Extracted page text data

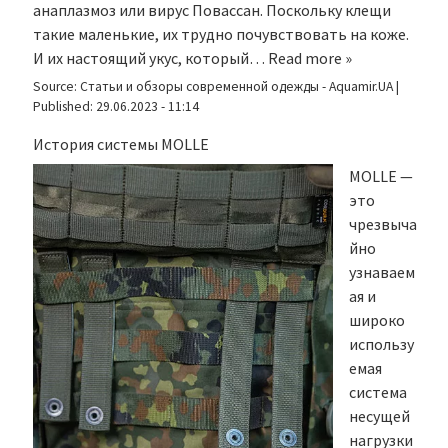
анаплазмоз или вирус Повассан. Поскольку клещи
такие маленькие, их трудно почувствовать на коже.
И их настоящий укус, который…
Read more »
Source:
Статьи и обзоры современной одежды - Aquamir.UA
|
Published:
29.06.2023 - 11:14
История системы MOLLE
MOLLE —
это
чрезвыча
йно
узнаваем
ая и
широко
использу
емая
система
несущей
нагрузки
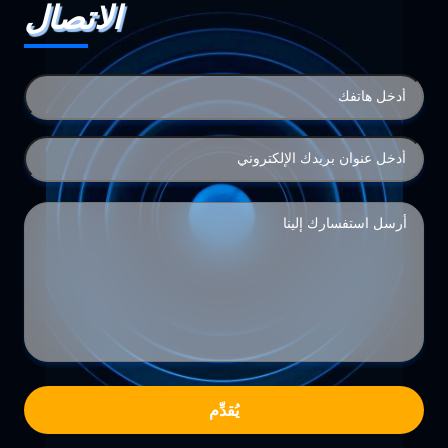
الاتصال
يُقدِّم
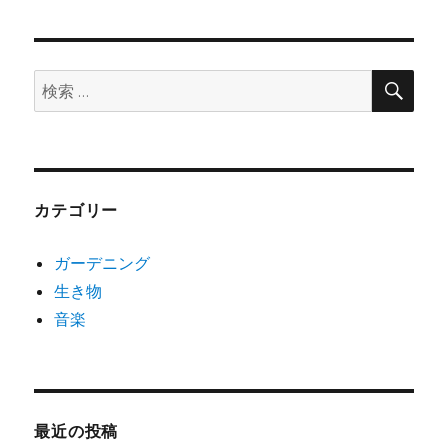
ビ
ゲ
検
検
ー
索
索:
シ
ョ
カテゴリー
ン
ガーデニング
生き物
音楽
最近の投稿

...

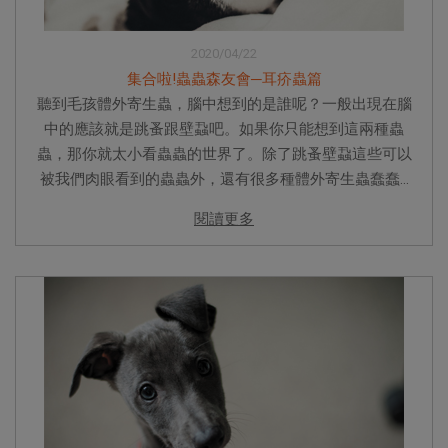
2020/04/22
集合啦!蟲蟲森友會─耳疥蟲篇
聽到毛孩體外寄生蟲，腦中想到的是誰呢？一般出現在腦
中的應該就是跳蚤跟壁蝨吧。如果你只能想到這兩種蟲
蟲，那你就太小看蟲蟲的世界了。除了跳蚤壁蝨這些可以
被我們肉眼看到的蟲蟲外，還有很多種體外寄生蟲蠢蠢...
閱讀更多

==

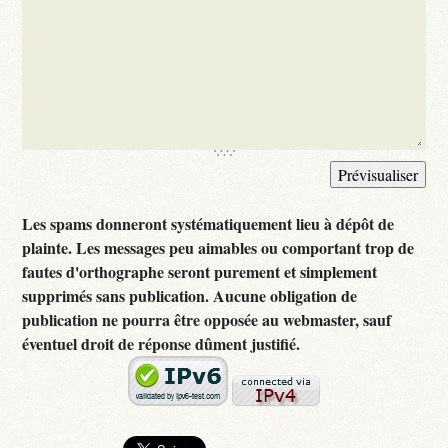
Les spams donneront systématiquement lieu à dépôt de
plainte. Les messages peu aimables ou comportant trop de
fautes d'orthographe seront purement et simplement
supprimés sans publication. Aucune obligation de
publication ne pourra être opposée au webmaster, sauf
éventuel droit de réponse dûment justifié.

- **Problem description**
Only lines with the word "publication" are wanted; pull each of them from the records.

- **Written response**
supprimés sans publication. Aucune obligation de
publication ne pourra être opposée au webmaster, sauf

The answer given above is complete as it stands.